Broadbent was the Member of Parliament for Oshawa-Whitby and NDP leader for 14 years through four elections stepping down as leader in 1989 — he later returned to the House of Commons, persuaded to run again by Jack Layton.

Here is Ed Broadbent in an interview with Mary-Lou Findlay of CBC’s As It Happens upon re-election to Ottawa South in 2004, when he was 68.

Ed stepped down from electoral politics in 2006 to care for Lucille who was deathly ill.

From opposing the War Measures Act, to helping shape the Charter of Rights and Freedoms, to helping craft the Confidence and Supply Agreement between the NDP and the Liberals, Broadbent has devoted his life to the fight for a fairer and more equitable Canada.

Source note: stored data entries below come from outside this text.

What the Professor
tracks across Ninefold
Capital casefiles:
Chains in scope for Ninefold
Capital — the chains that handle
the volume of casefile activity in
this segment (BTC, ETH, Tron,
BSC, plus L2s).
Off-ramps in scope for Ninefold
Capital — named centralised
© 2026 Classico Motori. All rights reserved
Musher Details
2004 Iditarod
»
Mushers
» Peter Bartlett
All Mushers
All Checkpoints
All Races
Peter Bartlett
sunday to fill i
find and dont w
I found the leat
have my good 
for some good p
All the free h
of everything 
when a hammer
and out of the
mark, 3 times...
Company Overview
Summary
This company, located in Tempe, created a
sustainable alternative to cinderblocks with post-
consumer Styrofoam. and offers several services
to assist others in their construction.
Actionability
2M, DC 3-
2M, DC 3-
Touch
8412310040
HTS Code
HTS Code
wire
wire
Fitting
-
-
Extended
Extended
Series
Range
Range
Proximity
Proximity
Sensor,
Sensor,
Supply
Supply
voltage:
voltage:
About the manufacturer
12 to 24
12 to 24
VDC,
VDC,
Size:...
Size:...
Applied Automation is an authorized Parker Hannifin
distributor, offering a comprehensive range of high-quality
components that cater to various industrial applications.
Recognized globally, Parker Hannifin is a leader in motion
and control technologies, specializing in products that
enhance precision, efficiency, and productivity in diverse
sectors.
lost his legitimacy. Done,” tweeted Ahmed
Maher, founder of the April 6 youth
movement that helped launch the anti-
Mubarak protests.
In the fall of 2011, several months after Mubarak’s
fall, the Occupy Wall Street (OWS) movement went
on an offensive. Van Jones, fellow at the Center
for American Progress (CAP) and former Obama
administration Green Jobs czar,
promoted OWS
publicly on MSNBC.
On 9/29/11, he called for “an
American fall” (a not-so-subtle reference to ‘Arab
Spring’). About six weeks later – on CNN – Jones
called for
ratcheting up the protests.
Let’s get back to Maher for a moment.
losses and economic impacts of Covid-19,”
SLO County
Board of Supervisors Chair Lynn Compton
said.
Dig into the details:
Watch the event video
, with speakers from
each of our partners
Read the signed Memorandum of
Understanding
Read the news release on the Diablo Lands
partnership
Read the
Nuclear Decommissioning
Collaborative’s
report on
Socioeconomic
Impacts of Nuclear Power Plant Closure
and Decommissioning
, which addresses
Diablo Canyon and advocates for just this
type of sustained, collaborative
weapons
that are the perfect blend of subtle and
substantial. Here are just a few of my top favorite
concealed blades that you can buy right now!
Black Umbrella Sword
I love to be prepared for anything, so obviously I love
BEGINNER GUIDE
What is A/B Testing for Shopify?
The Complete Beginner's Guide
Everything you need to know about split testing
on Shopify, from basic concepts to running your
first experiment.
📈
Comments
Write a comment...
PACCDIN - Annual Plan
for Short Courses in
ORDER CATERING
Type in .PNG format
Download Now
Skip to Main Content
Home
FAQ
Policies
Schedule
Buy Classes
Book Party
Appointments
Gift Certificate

In 2014, Broadbent married Ellen Mieksins Wood, a Marxist historian, political theorist and former colleague at York. Mieksins Wood, a distinguished scholar, served on the editorial boards of New Left Review and Monthly Review. She died of breast cancer in 2016.

At a dinner they both attended during the 2015 federal election, Meiksins Wood gently ribbed Broadbent about being too reformist. Broadbent laughed and leaned over and kissed her.

In November of 2023 he reflected on his legacy in a new book, Seeking Social Democracy: Seven Decades in the Fight for Equality, co-authored by Frances Abele, Jonathan Sas, and Luke Savage. Here he is at one of his last public appearances.

So long, Ed. It was good to know you.